Tui-Chef Michael Frenzel über Wege aus der Krise, die Angst der Touristen vor einem Krieg im Irak und über den Abschied vom Stahlgeschäft

Herr Frenzel, die ITB bietet ein Bild des Jammers. Wie erleben Sie die diesjährige Tourismusbörse?

Die Resonanz des Besuchers ist durchweg positiv – von Jammer haben wir nichts bemerkt. Unser Konzept – wir wollen Freude am Leben vermitteln – geht auf. Selbst in Zeiten, die auch für uns nicht ganz einfach sind.

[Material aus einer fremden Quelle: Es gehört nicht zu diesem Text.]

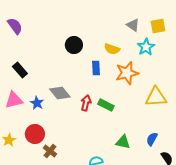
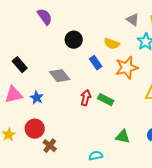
purple semicircle: (15, 26) -> (45, 17), moved
blue rectangle: (96, 68) -> (96, 63), turned -32
gray diamond: (60, 93) -> (60, 76), moved

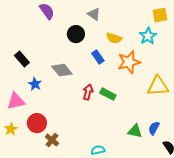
gray triangle: (133, 20) -> (94, 14), moved
pink triangle: (14, 95) -> (16, 101), moved
blue star: (37, 98) -> (35, 84), moved
green triangle: (123, 137) -> (135, 131), moved

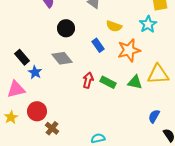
black circle: (76, 34) -> (66, 28), moved
black rectangle: (22, 59) -> (22, 57), moved
green triangle: (135, 131) -> (135, 82), moved

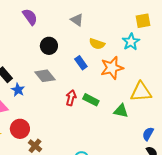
green triangle: (135, 82) -> (121, 111), moved
blue semicircle: (154, 116) -> (148, 134), moved

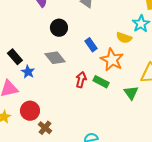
yellow semicircle: (97, 44) -> (124, 38), moved
orange star: (112, 68) -> (112, 60), moved, turned -30
green triangle: (121, 111) -> (131, 93), turned 42

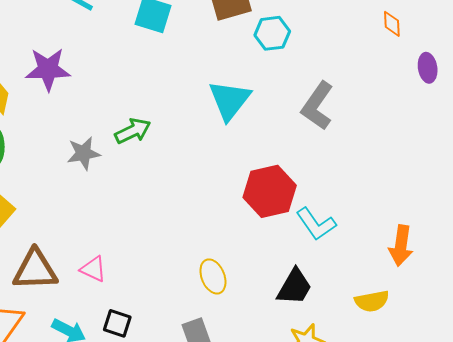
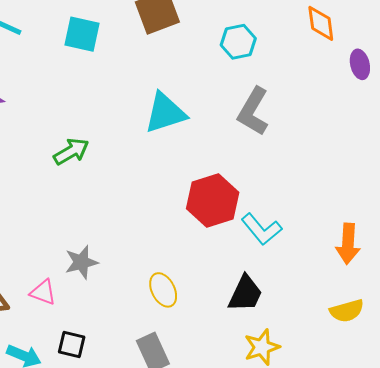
orange diamond: (392, 24) -> (321, 23), size x1.4
cyan hexagon: (272, 33) -> (238, 42), moved
cyan triangle: (230, 100) -> (165, 113), turned 39
gray star: (83, 153) -> (81, 262), moved
yellow semicircle: (372, 301) -> (347, 311), moved

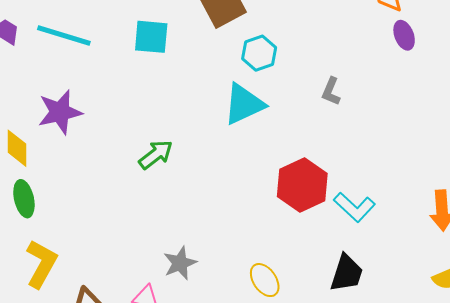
cyan hexagon: (238, 42) -> (259, 53), moved
purple ellipse: (360, 64) -> (404, 35), moved
gray L-shape: (253, 111) -> (331, 91), size x0.6

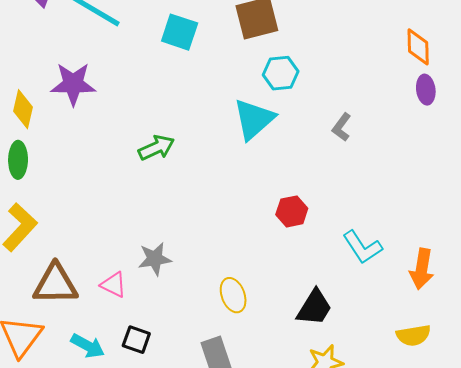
cyan triangle: (244, 104) -> (254, 119), turned -30
red hexagon: (302, 185) -> (292, 211), size x0.6
cyan L-shape: (354, 207) -> (362, 247), moved

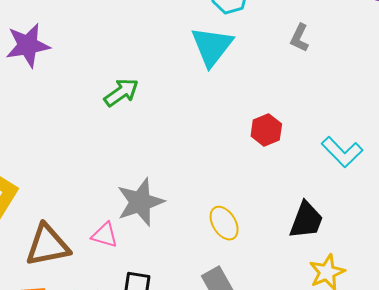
gray star: (155, 259) -> (140, 202), size x1.4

Immer mehr Leute haben aber Angst, ins Flugzeug zu steigen oder in bestimmte Länder zu reisen. Wie fangen Sie diese Furcht auf?

Ich selbst habe keine Angst vor Reisen. Aber ich habe Verständnis für jeden, der es wegen eines drohenden IrakKrieges vorzieht, zu Hause zu bleiben. Tui bietet jedoch nach wie vor die ganze Reise-Palette an. Für das Umbuchen berechnen wir bis zum 31. März keine Gebühren. Wir tun, was wir können. Wir werden mögliche Gefahren nicht verschweigen, sondern umfassend informieren.

Ihre Aktionäre werden dafür wenig Verständnis haben. Das schadet Ihrem Geschäft.

Wir würden unsere Glaubwürdigkeit riskieren, wenn wir es nicht tun. Und dann wäre unser Geschäft nachhaltig beschädigt. Wir sind seit drei Jahren ständiges Mitglied im Krisenstab des Auswärtigen Amtes. Zudem verfügt unser Unternehmen über ein dichtes Netz von speziell für Krisenfälle geschulten Mitarbeitern in den Zielgebieten.

Bedeutet das, dass sich Ihre Leute vor Ort verstärkt um die Sicherheit der Reisenden kümmern?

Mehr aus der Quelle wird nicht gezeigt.